Creating human readable hashes

03/10/2018

hashes

When displaying hospital data to users it’s important to try to protect the privacy of patients. The nature of the data means there will always be identifiable data but we can do simple things to improve privacy like not displaying personal info like names. The easiest way to avoid this is to simply replace names with a pseudo-id which is a one way hash of the internal hospital id. However hashes are not easy to remember, and make it hard for users to reference or remember patients. We can get around this by transforming the pseudo-id hash into a human readable string.

There are some considerations to made about the desired output.

Luckily this is not a new problem and there is prior work on this, although in slightly different domains.
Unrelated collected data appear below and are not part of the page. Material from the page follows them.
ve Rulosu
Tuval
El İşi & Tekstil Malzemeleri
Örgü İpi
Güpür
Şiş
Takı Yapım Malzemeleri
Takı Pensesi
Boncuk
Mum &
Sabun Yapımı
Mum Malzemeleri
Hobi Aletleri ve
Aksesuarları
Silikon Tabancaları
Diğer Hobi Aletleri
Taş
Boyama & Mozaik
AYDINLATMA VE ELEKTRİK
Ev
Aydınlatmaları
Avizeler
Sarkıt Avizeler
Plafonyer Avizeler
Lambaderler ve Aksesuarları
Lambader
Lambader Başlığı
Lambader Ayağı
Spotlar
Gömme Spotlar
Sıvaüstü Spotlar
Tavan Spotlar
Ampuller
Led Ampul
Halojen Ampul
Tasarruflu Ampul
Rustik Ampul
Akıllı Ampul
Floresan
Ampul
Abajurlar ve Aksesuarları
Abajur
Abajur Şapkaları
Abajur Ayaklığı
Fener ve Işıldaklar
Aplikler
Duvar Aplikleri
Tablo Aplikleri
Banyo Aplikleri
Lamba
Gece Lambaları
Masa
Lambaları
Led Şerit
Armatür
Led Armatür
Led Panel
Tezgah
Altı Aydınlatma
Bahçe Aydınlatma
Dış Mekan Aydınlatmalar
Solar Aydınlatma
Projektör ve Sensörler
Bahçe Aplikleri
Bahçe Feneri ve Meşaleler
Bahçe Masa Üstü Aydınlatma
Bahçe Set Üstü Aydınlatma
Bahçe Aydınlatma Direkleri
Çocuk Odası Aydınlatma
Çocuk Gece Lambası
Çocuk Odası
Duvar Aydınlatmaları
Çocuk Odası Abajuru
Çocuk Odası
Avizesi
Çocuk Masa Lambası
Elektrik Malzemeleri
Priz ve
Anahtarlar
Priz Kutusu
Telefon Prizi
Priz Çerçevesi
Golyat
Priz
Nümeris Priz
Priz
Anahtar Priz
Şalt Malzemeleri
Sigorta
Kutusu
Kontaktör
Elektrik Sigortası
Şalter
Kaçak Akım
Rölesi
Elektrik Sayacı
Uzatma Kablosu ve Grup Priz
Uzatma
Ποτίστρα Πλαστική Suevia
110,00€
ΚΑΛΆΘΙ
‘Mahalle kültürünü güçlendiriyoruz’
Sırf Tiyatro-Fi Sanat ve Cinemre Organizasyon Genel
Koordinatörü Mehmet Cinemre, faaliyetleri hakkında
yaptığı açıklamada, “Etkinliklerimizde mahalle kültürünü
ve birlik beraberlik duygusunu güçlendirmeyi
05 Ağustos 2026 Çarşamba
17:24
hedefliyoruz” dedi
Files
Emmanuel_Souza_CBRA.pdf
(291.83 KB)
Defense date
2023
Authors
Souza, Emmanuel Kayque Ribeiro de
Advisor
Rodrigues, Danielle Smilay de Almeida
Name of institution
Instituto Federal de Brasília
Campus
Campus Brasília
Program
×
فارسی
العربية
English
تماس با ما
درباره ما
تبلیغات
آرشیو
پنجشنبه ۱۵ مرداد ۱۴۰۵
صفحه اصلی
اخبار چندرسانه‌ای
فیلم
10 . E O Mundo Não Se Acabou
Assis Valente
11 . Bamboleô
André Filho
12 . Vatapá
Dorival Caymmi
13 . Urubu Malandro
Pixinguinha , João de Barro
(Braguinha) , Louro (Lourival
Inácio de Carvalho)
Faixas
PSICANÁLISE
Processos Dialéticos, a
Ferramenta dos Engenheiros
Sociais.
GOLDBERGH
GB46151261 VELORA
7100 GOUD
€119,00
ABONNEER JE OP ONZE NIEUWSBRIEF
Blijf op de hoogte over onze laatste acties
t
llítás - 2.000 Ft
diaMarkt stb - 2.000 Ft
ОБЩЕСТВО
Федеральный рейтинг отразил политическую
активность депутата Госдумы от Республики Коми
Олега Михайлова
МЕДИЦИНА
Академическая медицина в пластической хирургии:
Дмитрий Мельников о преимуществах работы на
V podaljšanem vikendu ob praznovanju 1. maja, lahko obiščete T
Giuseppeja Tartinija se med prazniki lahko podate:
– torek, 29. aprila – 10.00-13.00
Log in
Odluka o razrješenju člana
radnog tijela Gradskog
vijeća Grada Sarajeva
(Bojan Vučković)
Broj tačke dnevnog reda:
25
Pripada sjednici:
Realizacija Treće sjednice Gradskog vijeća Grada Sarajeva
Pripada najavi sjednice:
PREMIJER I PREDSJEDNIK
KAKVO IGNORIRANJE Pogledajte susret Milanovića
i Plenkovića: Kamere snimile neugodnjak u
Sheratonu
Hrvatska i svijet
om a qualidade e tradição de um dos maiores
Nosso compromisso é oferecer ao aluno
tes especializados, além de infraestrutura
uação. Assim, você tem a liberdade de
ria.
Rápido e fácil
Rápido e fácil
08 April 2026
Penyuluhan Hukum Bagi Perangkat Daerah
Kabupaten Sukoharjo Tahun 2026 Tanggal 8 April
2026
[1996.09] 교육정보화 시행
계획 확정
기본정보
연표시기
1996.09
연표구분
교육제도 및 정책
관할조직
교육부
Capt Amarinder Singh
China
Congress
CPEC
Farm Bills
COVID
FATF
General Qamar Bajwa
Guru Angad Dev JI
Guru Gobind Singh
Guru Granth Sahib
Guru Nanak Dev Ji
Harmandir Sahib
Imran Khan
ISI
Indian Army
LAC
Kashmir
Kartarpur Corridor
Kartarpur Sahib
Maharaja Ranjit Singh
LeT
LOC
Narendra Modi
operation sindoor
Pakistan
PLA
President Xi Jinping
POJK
For our solution we are going to combine the simplicity of the PGP algorithm with better words from mnemonicode.

Here’s our word list:

{
    "00": {
        "even": "academy",
        "odd": "adam"
    },
    "01": {
        "even": "address",
        "odd": "admiral"
    },
    "02": {
        "even": "adrian",
        "odd": "agenda"
    },
    "03": {
        "even": "alabama",
        "odd": "aladdin"
    },
    ...
}

And here’s how we can convert the hash to a pseudonym:


import words from "./words.json";

function convert(hash: string): string {
    if (!hash) {
        return hash;
    }

    // break the hex string representation of the hash up into bytes
    const keys = hash.toUpperCase().match(/.{2}/g);

    if (!keys) {
        return hash;
    }

    // apply the PGP algorithm using the modified word list.
    const pseudonym = keys
        .map((k, i) => {
            const parity = i % 2 ? "odd" : "even";
            return (words as any)[k][parity];
        })
        .join("-");

    return pseudonym;
}

Examples of a conversion:

5704d149-b4f8-44a4-9a6d-01790ba16e3c => career-carrot-rondo-solo-william-wizard-alabama-hunter-pencil-sierra-strange-present-wisdom-roof-mammal-puma

To make it easy to remember we can only show the first n words of the pseudonym, but keep in mind that the fewer words you show the more likely there will be duplicates.